Doody photo

Margaret Anne Doody, University of Notre Dame

 “Identity’s Wanderings, Imagination’s Pursuit: Medieval and Early Modern Fictions of Desire and Changeability”

 This talk arises first from my long interest in Margaret Duchess of Newcastle, and second from my very new interest in the influence of Islamic literature upon European fiction. Literary works of both East and West emphasize the high importance given to imagination, reflected  in various  forms and devices of fiction appearing from the early Middle Ages to the 17th century. New fables express dissatisfaction with accepted realities–physical, political, and moral. Islamic writings gave new impetus to the imaginative explorations of European writers of the 16th and 17th centuries, who evidently feel free to borrow quite extensively from the Eastern world. 

    Stories move us towards changeable views of reality, entertaining conflicting (often spiritual) possibilities.
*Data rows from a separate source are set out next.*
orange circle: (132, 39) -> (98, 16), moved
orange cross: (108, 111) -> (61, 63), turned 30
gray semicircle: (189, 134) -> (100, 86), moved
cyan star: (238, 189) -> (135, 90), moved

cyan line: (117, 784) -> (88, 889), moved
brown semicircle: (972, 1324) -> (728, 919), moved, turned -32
Central texts here include Suhrawardi’s tales, Cervantes’ “Persiles y Sigismunda,” and Margaret Cavendish’s “Blazing World.” 
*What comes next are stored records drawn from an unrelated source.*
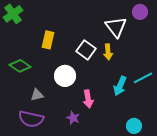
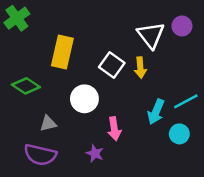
purple circle: (140, 12) -> (182, 26), moved
yellow rectangle: (48, 40) -> (62, 52), size x1.4
cyan circle: (134, 126) -> (179, 134), moved

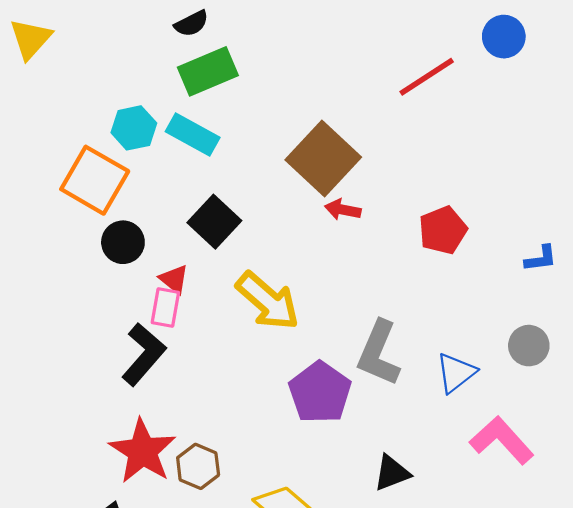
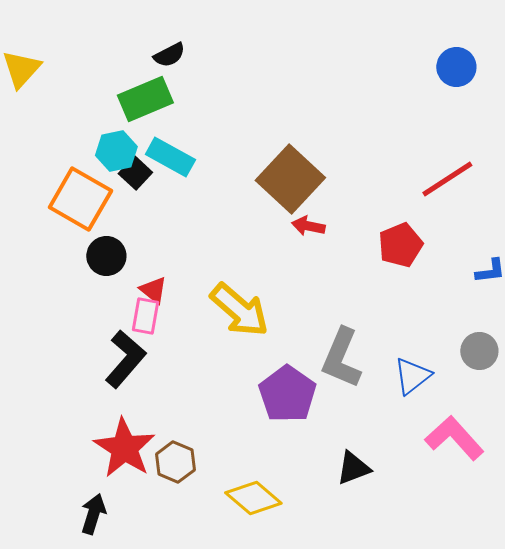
green rectangle: (208, 71) -> (145, 99), moved
red line: (427, 77) -> (447, 179), moved
black square: (214, 222) -> (135, 173), moved, size x0.7

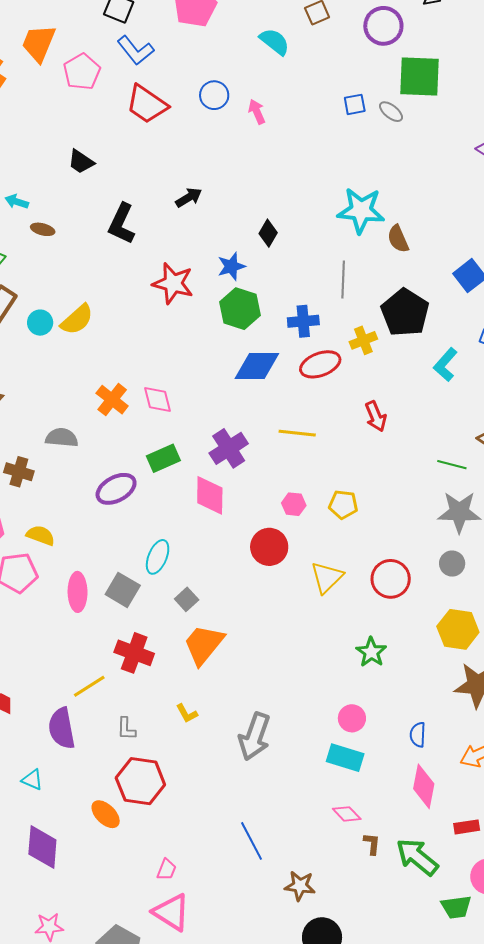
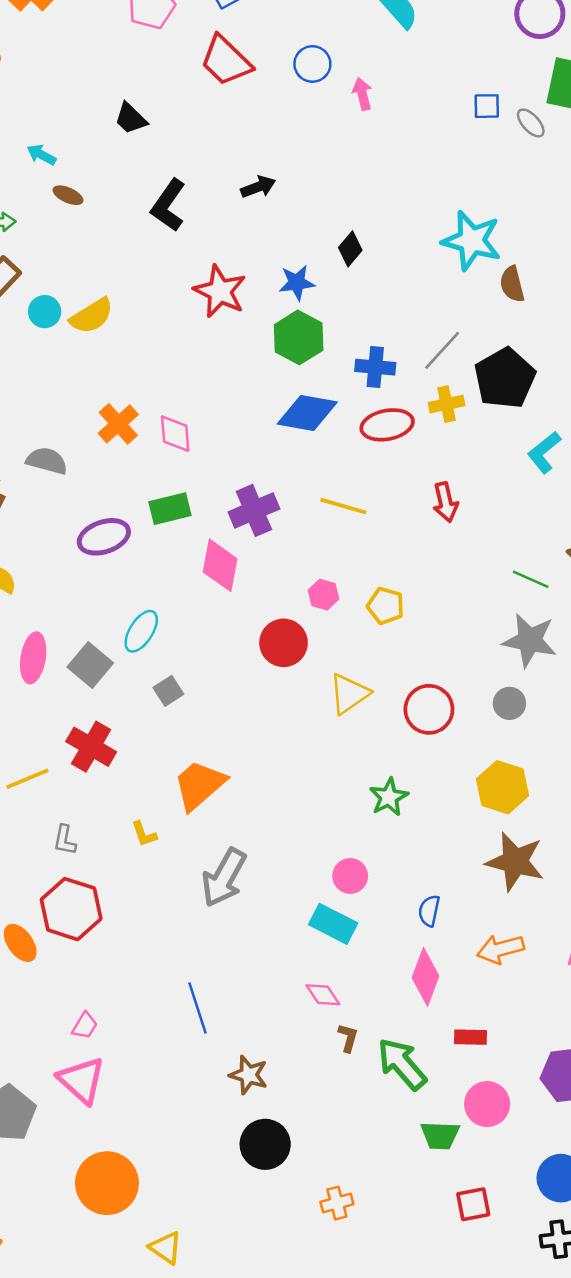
gray line: (343, 280) -> (442, 350), moved, turned 30
orange trapezoid: (204, 645) -> (199, 785), moved

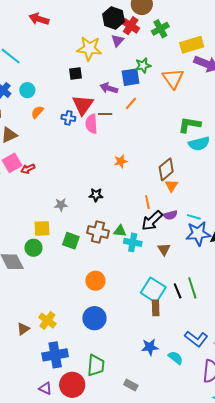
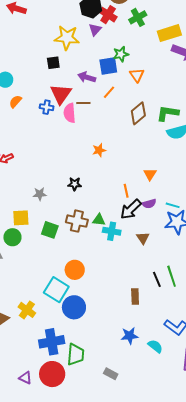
orange triangle: (173, 79) -> (137, 75), moved, size x0.7
brown diamond: (166, 169) -> (138, 113), moved
cyan square: (153, 290) -> (56, 290), moved
blue cross: (55, 355) -> (52, 342), moved

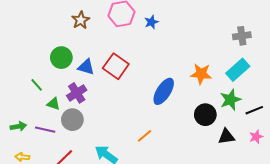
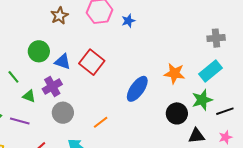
gray circle: (72, 120) -> (63, 113), moved
orange line: (145, 136) -> (101, 122), moved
Margaret Anne Doody is Professor Emerita at the University of Notre Dame, where she was the first Director of the Ph.D. in Literature Program. She has specialised in the study of eighteenth-century literature and culture and is the author of many articles on the literature of the period, as well as of books on Samuel Richardson and Frances Burney. In 1985 she published The Daring Muse: Augustan Poetry Reconsidered for Cambridge University Press (reissued in 2010). She is also the author of the internationally-acclaimed The True Story of the Novel (1996), where she focused on the legacy of the ancient novel. In 2007 she received an NEH fellowship for the research project “The Mystics’ Enlightenment: Pico, della Mirandola, Paracelsus and Jacob Boehme.” Professor Doody is the author of the Aristotle Detective novel series, translated to many languages. She las lately published a new mystery novel, Omicidi in inverno, set in eighteenth-century London (Mondadori, 2022).